I miss them, but it wasn’t a disaster.

-excerpt from “One Art” by Elizabeth Bishop

Life keeps getting smaller and smaller.

It feels as though I just keep losing huge, integral swaths of my life. I lost my husband and my dad — losses that demolished my emotional foundation and rearranged all my familial relationships and friendships. I left the apartment and the city where I lived with my husband for our entire married life. I lost my sense of safety and security in the world. I’ve even lost parts of myself.

Now, along with everyone else, I’m grappling with pandemic-imposed isolation and uncertainty.

Sometimes it seems we lose one thing and then we just keep losing things. We lose bigger, more important things. We lose things at an accelerated rate. We lose things before we’re ready to part with them. We lose another thing when we’re in the midst of trying to recover from the last thing we lost.

I’ve been struggling with how to rebuild my life, how to recover the basic pillars that make life worth living: love, connection, community, meaningful work, creative inspiration. I was already struggling emotionally when I lost my husband (the sudden loss of my dad was an incredibly destabilizing experience). And I was already traumatized and grief-stricken when the pandemic hit less than a year and a half after losing my husband.

It occurs to me that life does not always give us the breathing room we need after a horrifying and painful event. Life does not always space out tragedies so that we’re on solid ground when another catastrophe strikes. Life respects no one. That last one is a phrase I’ve heard repeated over the years. When I was younger it used to strike me as cold, harsh and unfeeling. Now, I find the phrase to be uncannily accurate.

There is so much grief in the world right now, both individual and collective. There are so many people who were suffering very deeply before the pandemic, who were hanging on by a thread before unforeseen circumstances piled on more pain. And virtually all of us have endured added suffering as a result of all that’s going on in the world — COVID-19, police brutality, sociopolitical unrest, economic uncertainty.

For me, it feels as though the chaos and terror of my internal world has spilled over into the external world. There is chaos within and without.

What strikes me about my personal losses, and also the losses we’re collectively experiencing, is the lack of a sense of agency. A sense of agency is what seems to distinguish difficult but surmountable losses from intolerable, catastrophic losses that strip a person to their core (such as loss of a loved one).

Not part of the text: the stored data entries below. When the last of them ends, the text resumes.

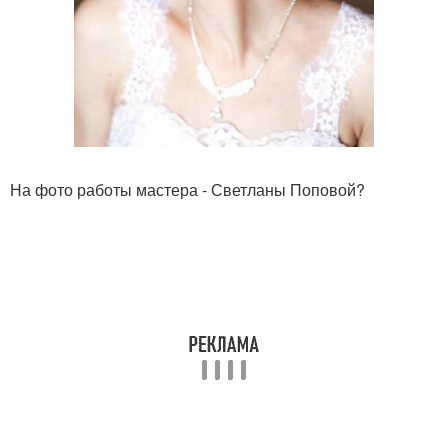
На фото работы мастера - Светланы Поповой?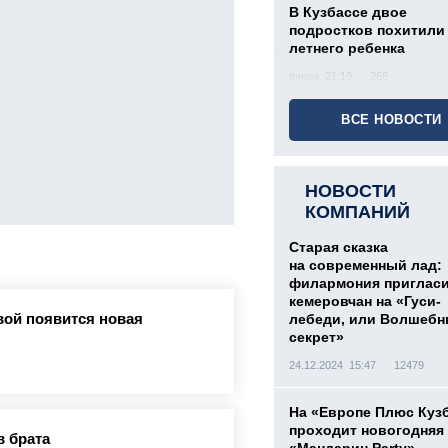
В Кузбассе двое
подростков похитили 
летнего ребенка
вчера, 21:19
266
ВСЕ НОВОСТИ
НОВОСТИ
КОМПАНИЙ
Старая сказка
на современный лад:
филармония приглас
кемеровчан на «Гуси-
вой появится новая
лебеди, или Волшеб
секрет»
24.12.2024 15:47
12479
На «Европе Плюс Куз
проходит новогодняя
в брата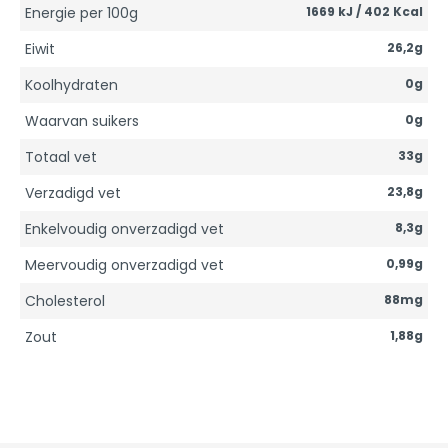
Energie per 100g
1669 kJ / 402 Kcal
Eiwit
26,2g
Koolhydraten
0g
Waarvan suikers
0g
Totaal vet
33g
Verzadigd vet
23,8g
Enkelvoudig onverzadigd vet
8,3g
Meervoudig onverzadigd vet
0,99g
Cholesterol
88mg
Zout
1,88g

Losing keys, a watch, whole cities and former lovers — these losses run the gamut from simply frustrating to utterly heartbreaking. But the person doing the moving or the breaking up usually has some say in the matter. As painful as it may be, making big changes and leaving things behind involves personal agency, and, perhaps, just a tiny bit of satisfaction when all is said and done.

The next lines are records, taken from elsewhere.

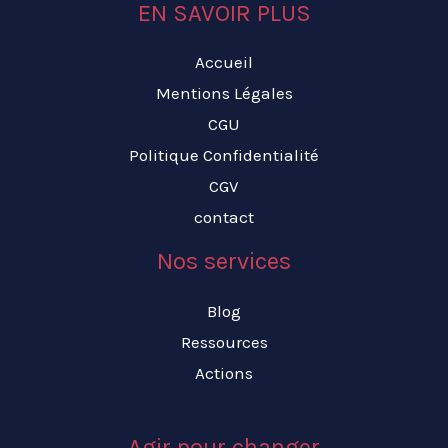
EN SAVOIR PLUS
Accueil
Mentions Légales
CGU
Politique Confidentialité
CGV
contact
Nos services
Blog
Ressources
Actions
Agir pour changer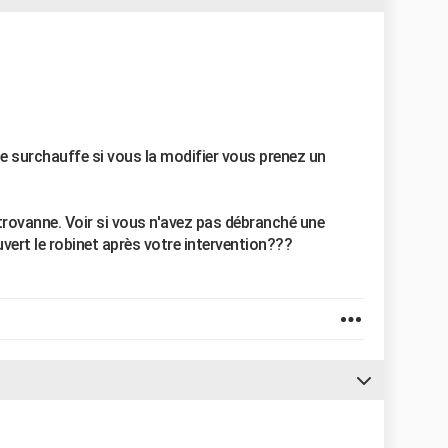
de surchauffe si vous la modifier vous prenez un
trovanne. Voir si vous n'avez pas débranché une
uvert le robinet après votre intervention???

But losing a loved one is different. Having the two most important people in my life ripped away from me suddenly, without warning, has left me with such an abject sense of helplessness that I struggle to put it into words. There is such a strong, intense need to DO SOMETHING about my circumstances, but there is nothing I can do to change what happened. My losses are permanent. All I can do is try and find a way to survive this pain, try and figure out how to harness some semblance of meaning and purpose in life again. I’m grasping at straws.

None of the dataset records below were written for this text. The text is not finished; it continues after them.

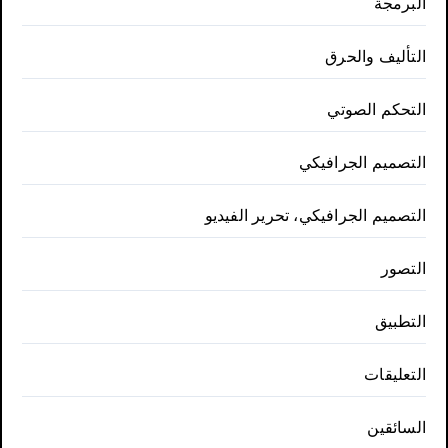
البرمجة
التأليف والحرق
التحكم الصوتي
التصميم الجرافيكي
التصميم الجرافيكي، تحرير الفيديو
التصور
التطبيق
التعليقات
السائقين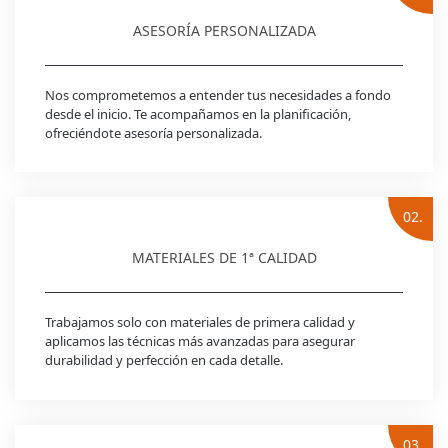
ASESORÍA PERSONALIZADA
Nos comprometemos a entender tus necesidades a fondo
desde el inicio. Te acompañamos en la planificación,
ofreciéndote asesoría personalizada.
02.
MATERIALES DE 1ª CALIDAD
Trabajamos solo con materiales de primera calidad y
aplicamos las técnicas más avanzadas para asegurar
durabilidad y perfección en cada detalle.
03.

When everything has been turned upside down, when any illusion of control has been shattered, I find that I have to take things day-by-day, sometimes minute-by-minute. I can’t worry about next month or next year. All I can do is get through today. I meditate every day. I go for a walk every day. I write in my journal every day. It may not seem like much, and my natural inclination is to gloss over these daily rituals and direct my attention to the elephant in the room: that is, how to piece back together the wreckage of my life. But the reality is that I can’t fix that overnight. There is no magic bullet that will take me from my current broken-hearted and shattered existence back to some semblance of the life I had before all the tragedy. It’s baby steps. It’s one tiny step and then another and another. I keep trying to make one giant leap into some unknown but less painful future.

Although it was against my will, I’ve practiced losing farther and losing faster. Now I’m just trying to find moments of peace, day-by-day, minute-by-minute.